Estão longe de ser unânimes os diagnósticos da enfermidade. Os médicos que o examinaram, julgaram, uns, tratar-se de doença da espinha, outros, de histerismo (Charcot) e de dispepsia ácida, e os que posteriormente reconstituíram o quadro nosológico por informes divergiram ainda mais diversamente. O primeiro na ordem do tempo e na do desacordo e desagravos que suscitou, foi o de Sousa Martins, que julgou tratar-se de uma gastroplegia que se instalou no organismo de “um nevropata de raiz” e de “um degenerado hereditário”. A seu ver, o que importava não era a doença mas o doente, cuja constituição somática e psíquica, vítima do concurso inexorável de algumas astenias musculares, de várias fobias, de abulia e de atrofia da personalidade, explicava “a indecisão de Antero e a sua impossibilidade de fixar demoradamente a atenção”. Por isso, ainda, “a sua obra não é criador sol que maravilha; na filosofia, uma vaga nebulosa, que faz cismar”. Sousa Martins teve razão enquanto considerou Antero “um bom caso” clínico, deixando de a ter ao afirmar que ele fora um “doente ab ovo” como mostrou a crítica do poeta e do doutor que coexistem em Jaime Cortesão que pôs a nu a inconsistência da nosografia que o insigne médico traçara numa hora de inteligente abandono a certas teorias da patologia mental, então em voga.

Outros juízos clínicos, de menor teorização mas de maior densidade, concluíram pela neurastenia, “não de nascença, como nos querem persuadir [Sousa Martins], mas sim por atentados contra a higiene, principalmente cerebrais”, e, ultimamente, pela estenose do piloro. Este diagnóstico, que hoje parece o mais consistente e coerente, foi expresso pelo ilustre Raul Bensaúde, que dele tirou a lógica ilação de que “tal sofrimento, hoje curável por meio de uma intervenção cirúrgica, explicaria só por si, sem recorrer a hipotéticas taras hereditárias, a profunda neurastenia que conduziu o Poeta ao suicídio”.

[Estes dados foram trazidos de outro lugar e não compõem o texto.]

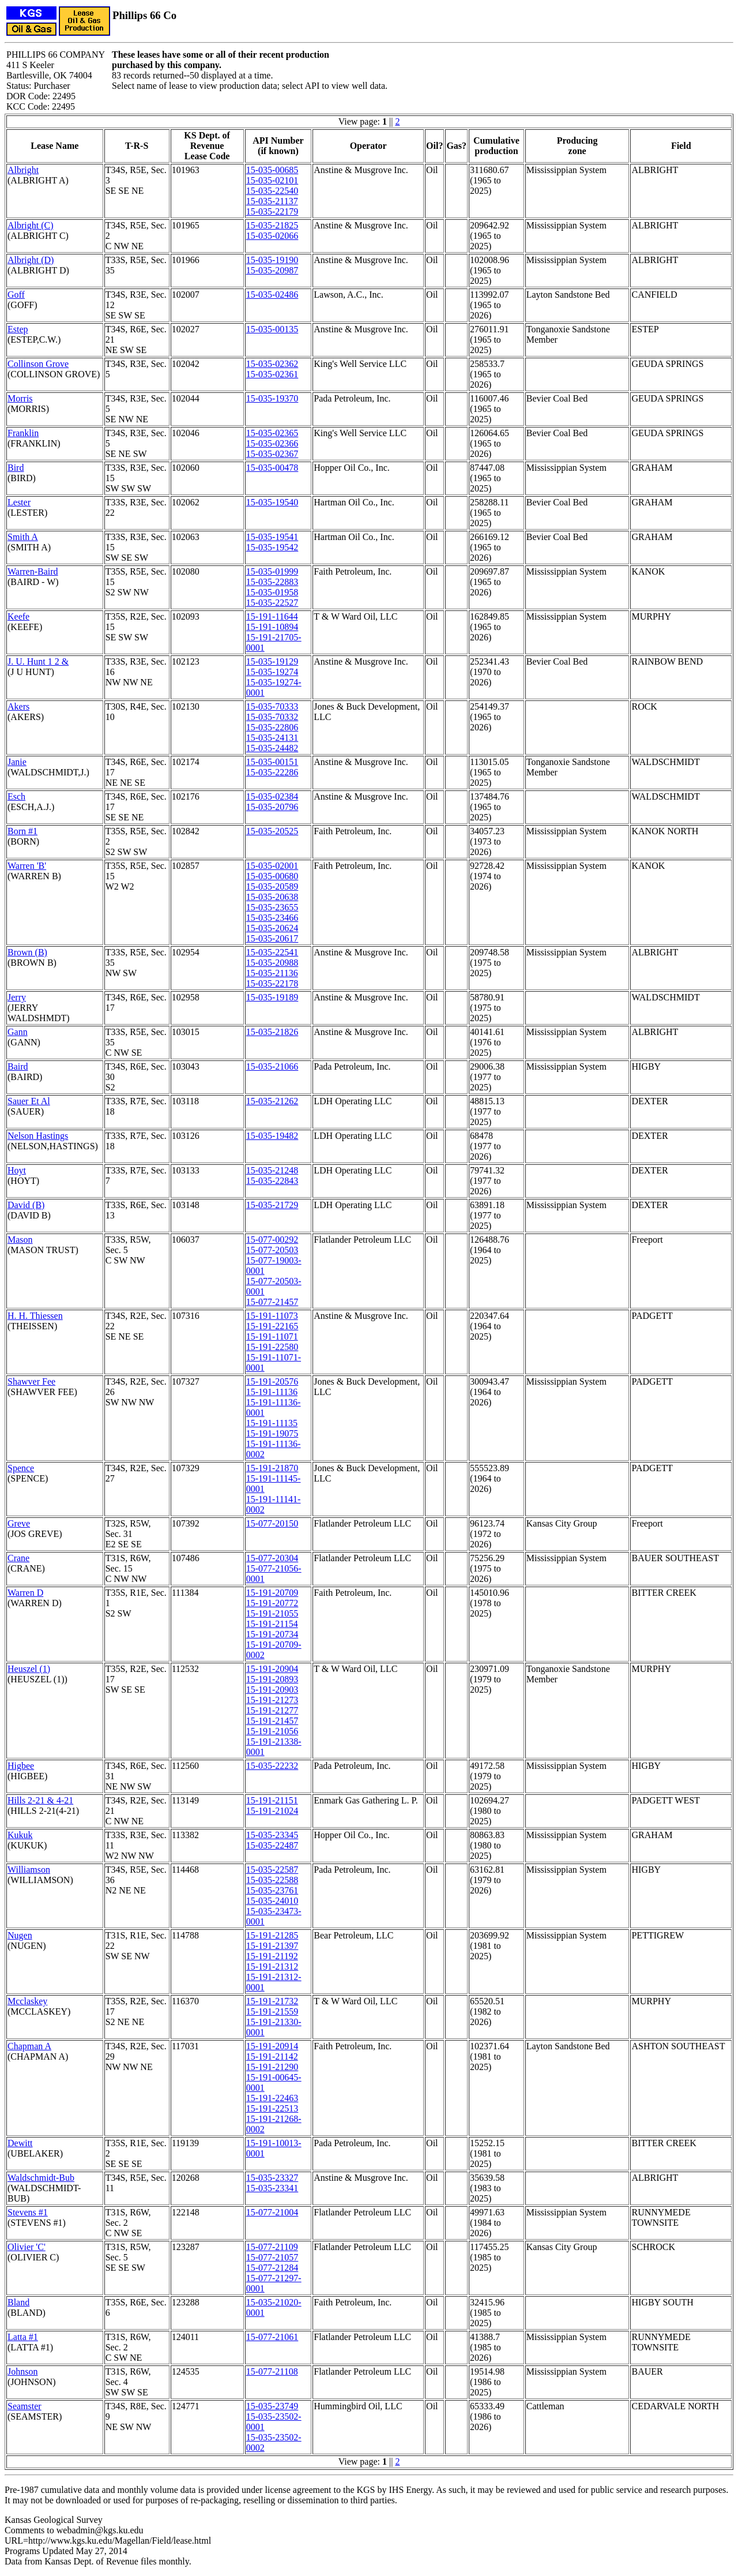 Image resolution: width=738 pixels, height=2576 pixels. Describe the element at coordinates (272, 1603) in the screenshot. I see `15-191-20772` at that location. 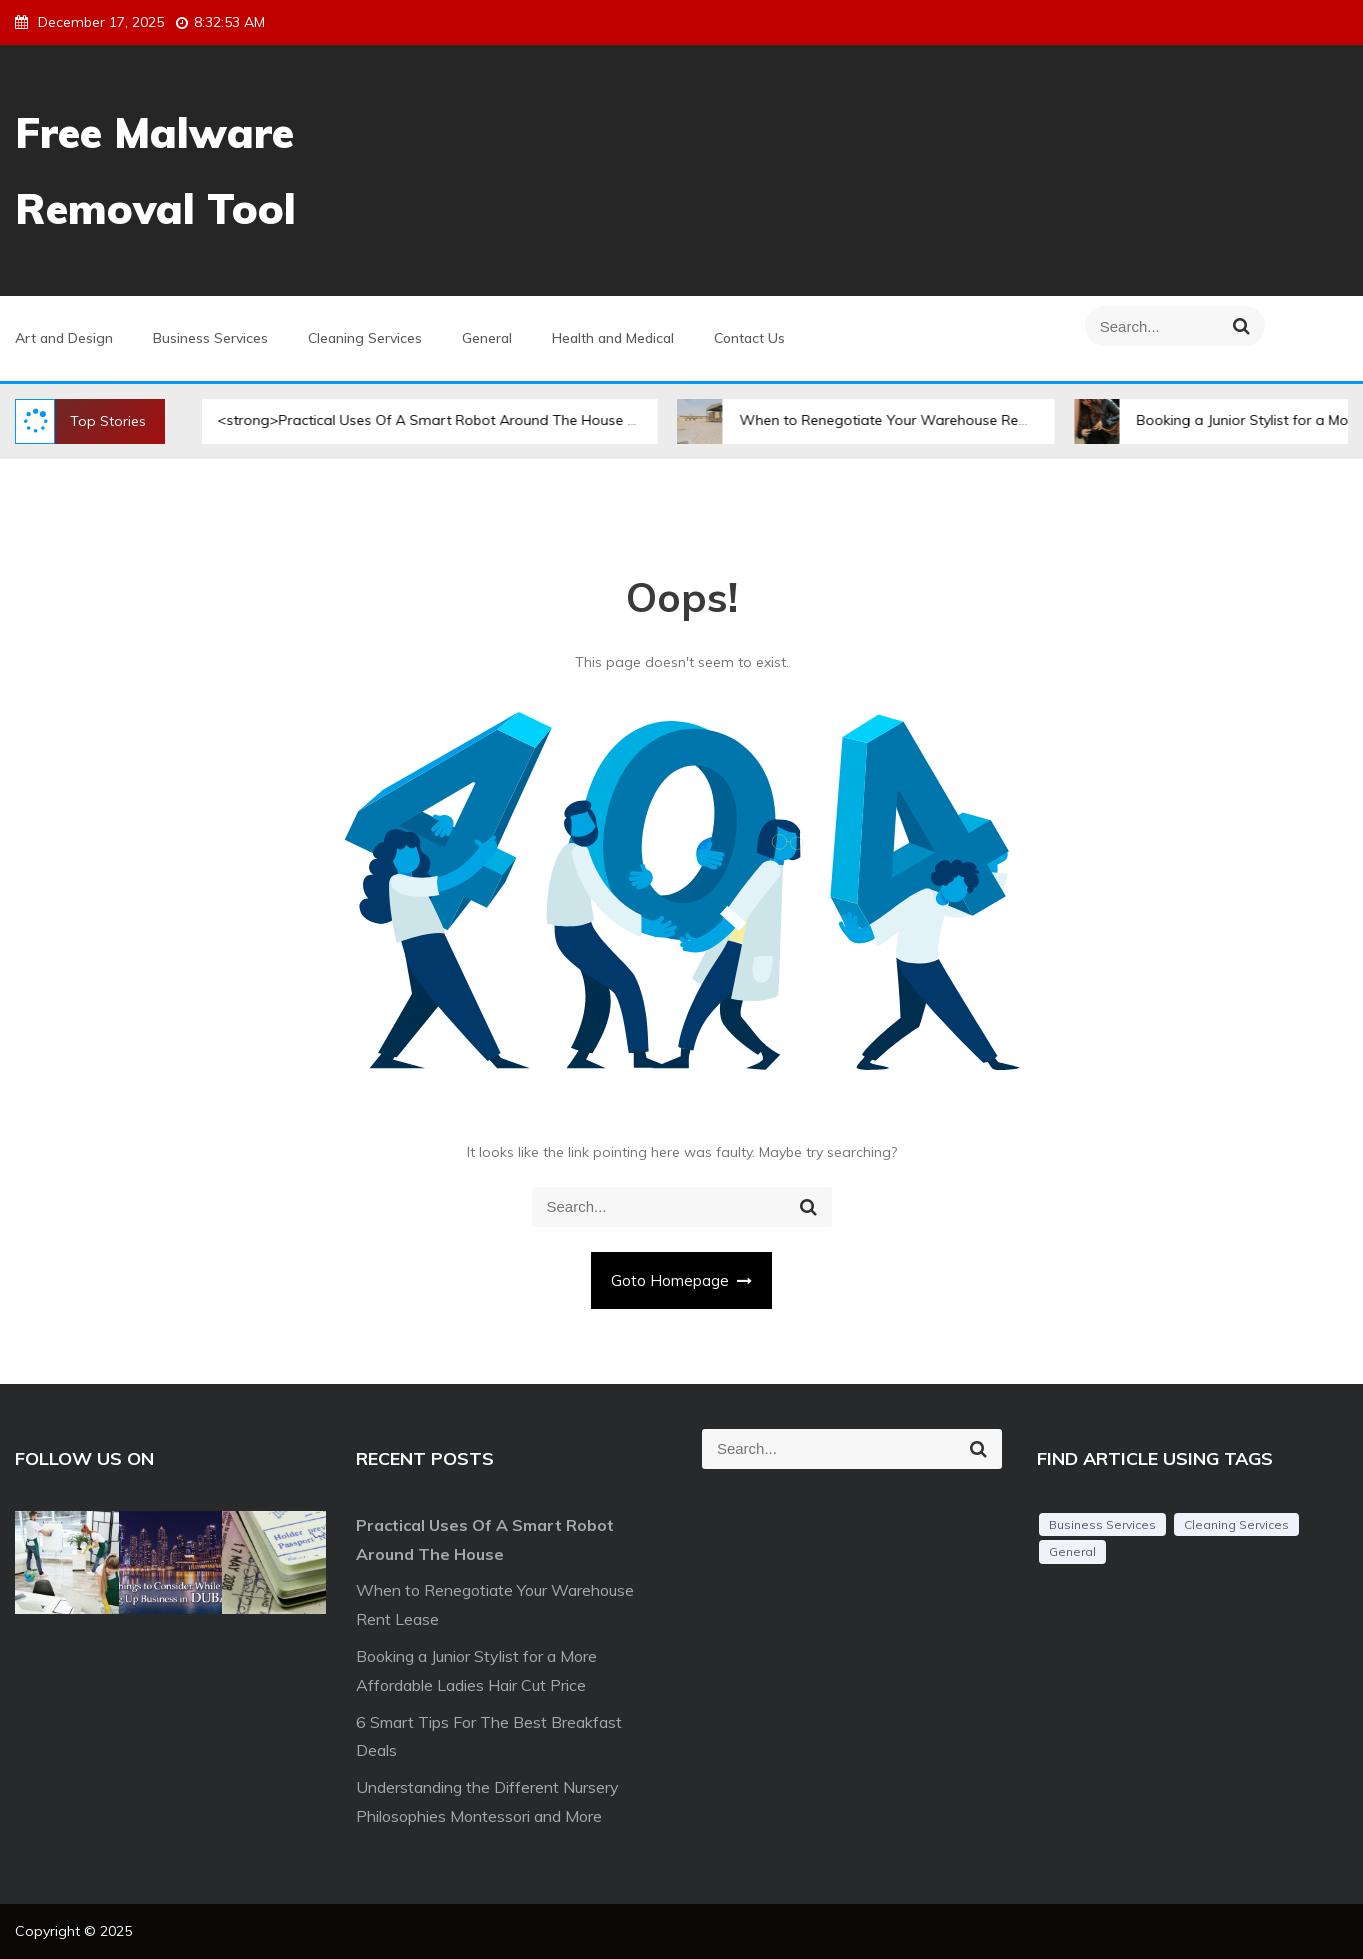 The height and width of the screenshot is (1959, 1363). What do you see at coordinates (434, 420) in the screenshot?
I see `<strong>Practical Uses Of A Smart Robot Around The House </strong>` at bounding box center [434, 420].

Se a determinação exata da doença é, assim, tema controvertido e controvertível, não o é, por seu turno, pelo menos em grau comparável, a dimensão psicológica e reflexiva do sofrimento e do mal-estar de que nunca mais se libertou completamente. Duas fases por assim dizer, se podem notar na marcha da sua consciência de enfermo: a do choque inicial e a de desenvolução.

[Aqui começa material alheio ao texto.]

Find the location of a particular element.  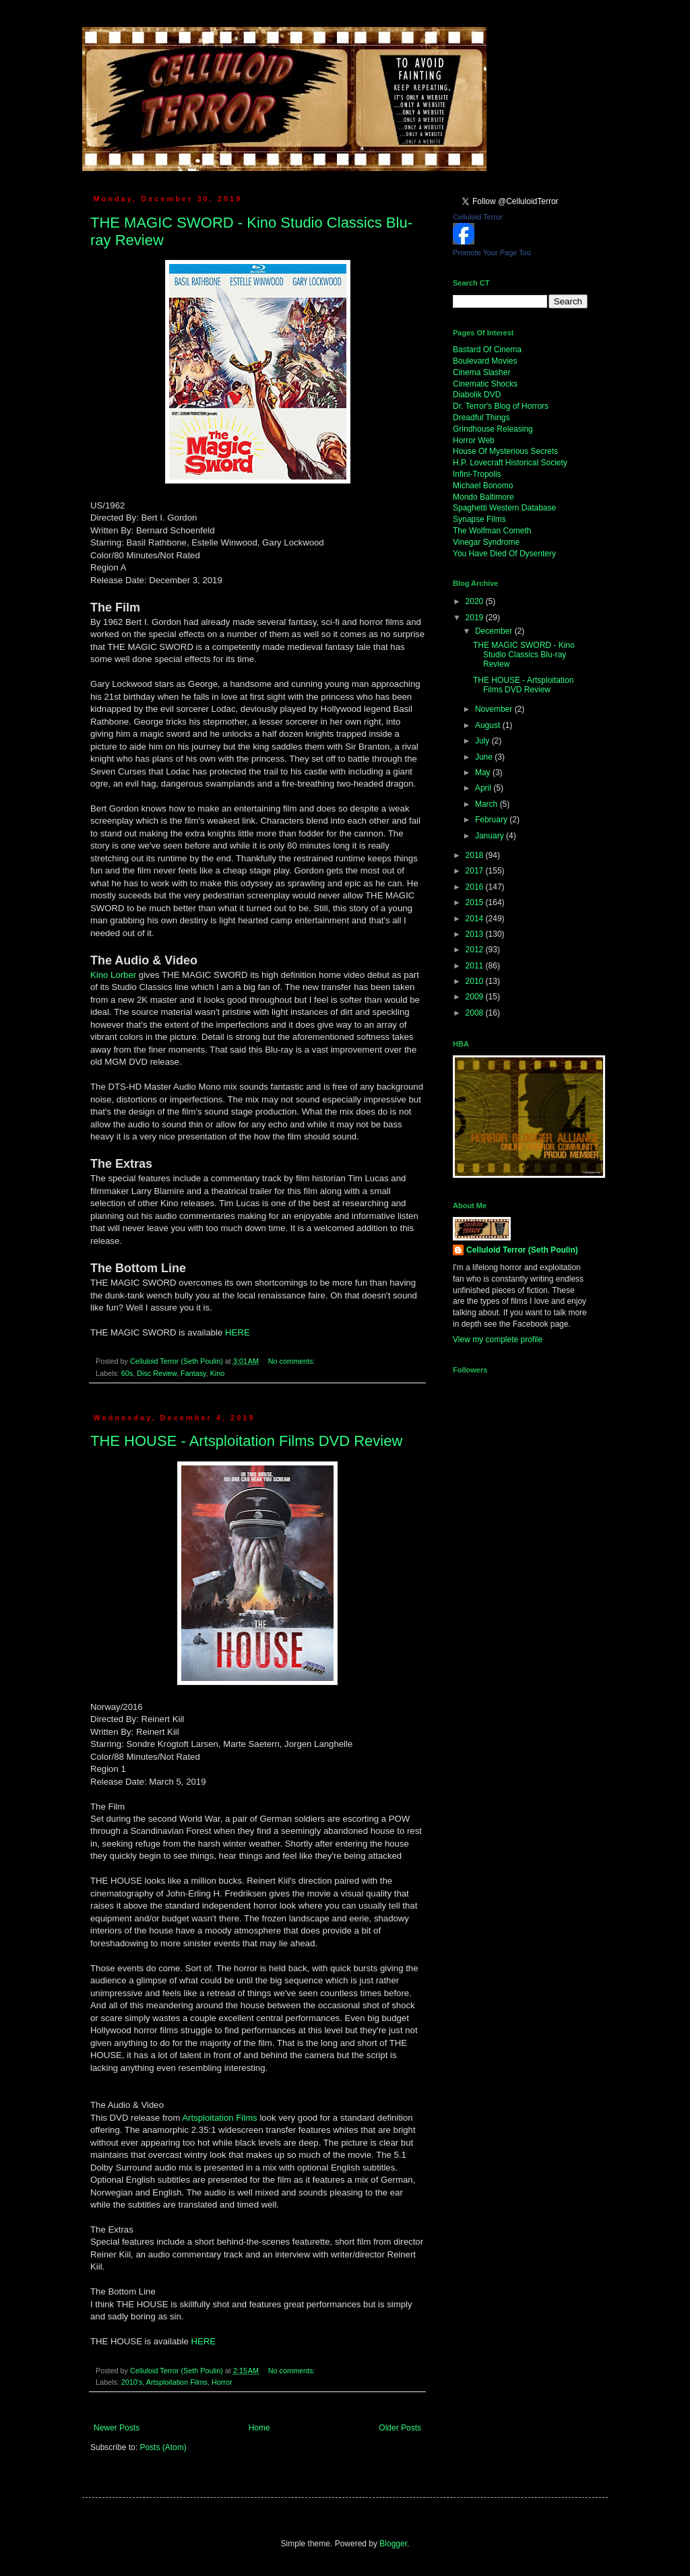 2018 is located at coordinates (476, 855).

O choque, ou mais propriamente a constituição da consciência de enfermo, coincide com a sensação da constância da enfermidade, em princípios de 1874. Como confidenciou em carta a Oliveira Martins, o Poeta considerava-se em “estado de moribundo hipotético” e porque começava “a estar cansado, é forçoso decidir isto — se morro ou se vivo”. Pressentiu, como talvez em nenhum outro período da sua vida, a proximidade da morte, “coisa muito tediosa”, e acrescentava: “assim o tenho conhecido, apesar da alta filosofia moral, que me anima e robustece o espírito e infunde paciência e paz —, mas nem sempre se pode filosofar e moralizar: há horas más e tristes, e que as não houvesse, isto não é vida que preste...”.

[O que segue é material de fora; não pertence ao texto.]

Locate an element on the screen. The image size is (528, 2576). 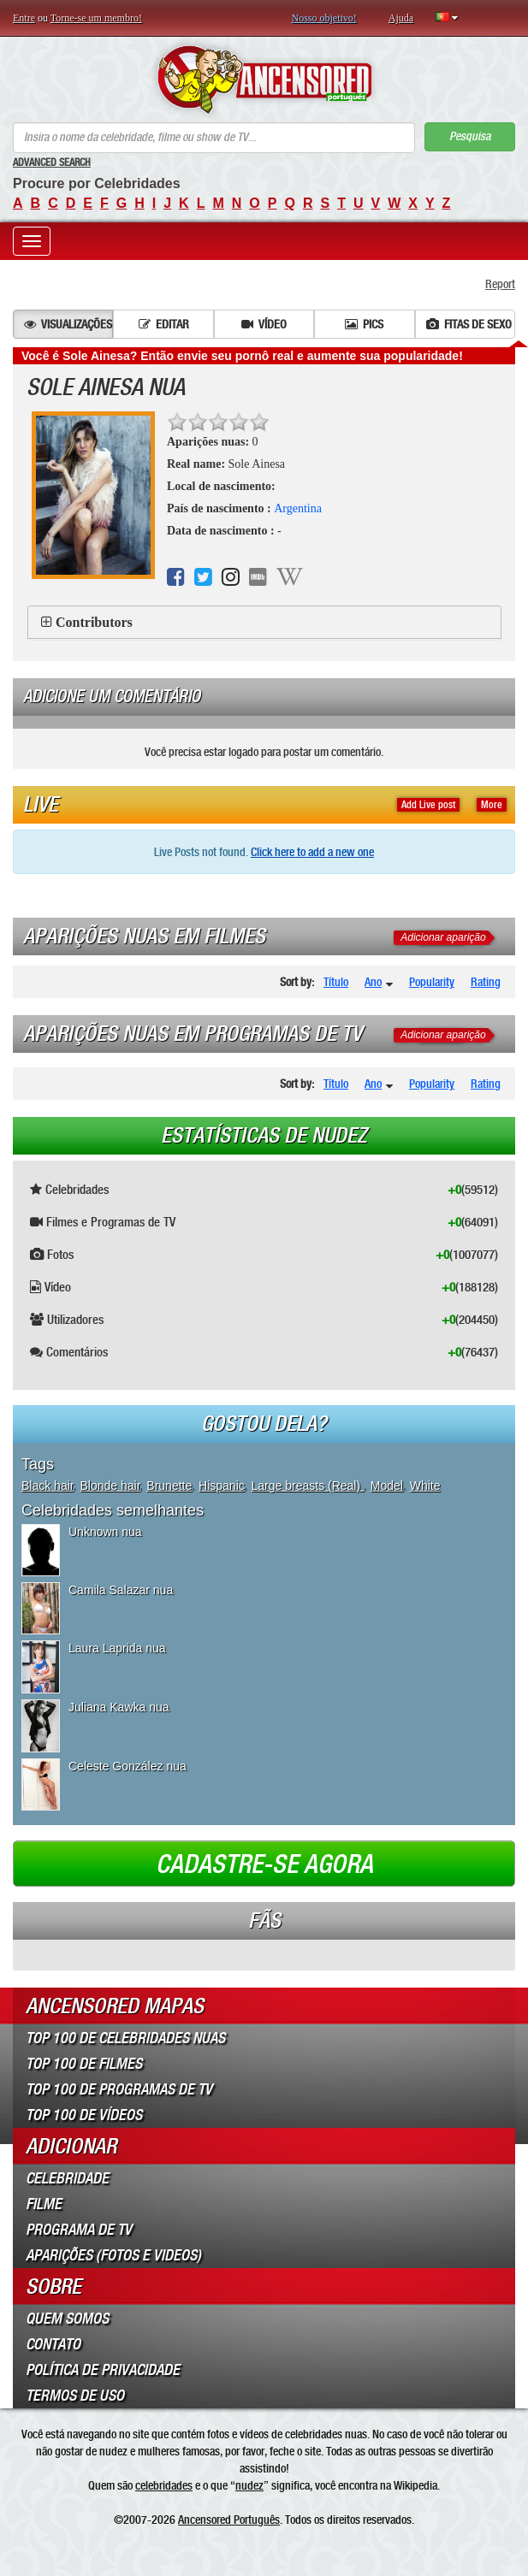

Era, pelo menos, a segunda vez que no espaço de algumas semanas transmitia ao devotado amigo a resignada sensação do termo próximo da existência. “Estou realmente bastante doente, escrevia-lhe, e com poucas esperanças de melhora, antes com todas as probabilidades de progressiva agravação. É o curso natural das coisas, e não serei eu, além de naturalista, idealista, que me insubordinarei vãmente contra a ordem santa das coisas. Percebe o que quero dizer: spiritus quidem proptus est. V. leu o famoso capítulo de Proudhon na Justiça sobre o assunto: e eu tenho tudo aquilo no espírito, como o corretivo ainda do misticismo-estoico que é o meu fundo. Já vê que tenho viático para a viagem, e que as coisas se hão-de passar dignamente. Assim, pois, basta sobre isto. Não sei ainda quando chegará a hora: é possível agora (é o mais natural nesta ordem de desorganizações) que se demore ainda bastante. V. entretanto receberá a seu tempo as minhas solemnia verba”.